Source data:

------

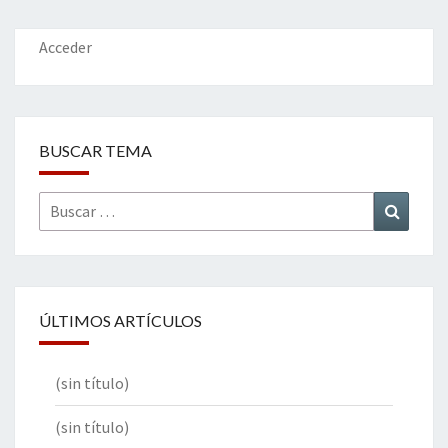
o
n
ar
k
tir
Acceder
BUSCAR TEMA
Buscar
Buscar
por:
ÚLTIMOS ARTÍCULOS
(sin título)
(sin título)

------

• [INSTRUCTIONS TO FOLLOW]: Drop the pictures and give every line above again exactly.

• [OUTPUT OF THE EXERCISE]:
o
n
ar
k
tir
Acceder
BUSCAR TEMA
Buscar
Buscar
por:
ÚLTIMOS ARTÍCULOS
(sin título)
(sin título)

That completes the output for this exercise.